Top of Entries shown

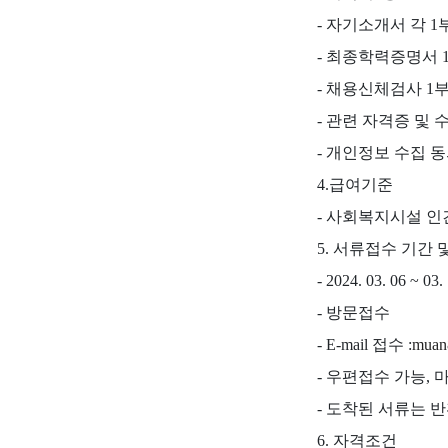
- 자기소개서 각 1
- 최종학력증명서 
- 채용신체검사 1
- 관련 자격증 및 
- 개인정보 수집 
4.급여기준
- 사회복지시설 인
5. 서류접수 기간 
- 2024. 03. 06 ~ 0
- 방문접수
- E-mail 접수 :
muan
- 우편접수 가능, 
- 도착된 서류는 
6. 자격조건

Bottom of Entries shown

A picture-free version of all the records, repeated exactly, is what to return.

- 자기소개서 각 1
- 최종학력증명서 
- 채용신체검사 1
- 관련 자격증 및 
- 개인정보 수집 
4.급여기준
- 사회복지시설 인
5. 서류접수 기간 
- 2024. 03. 06 ~ 0
- 방문접수
- E-mail 접수 :
muan
- 우편접수 가능, 
- 도착된 서류는 
6. 자격조건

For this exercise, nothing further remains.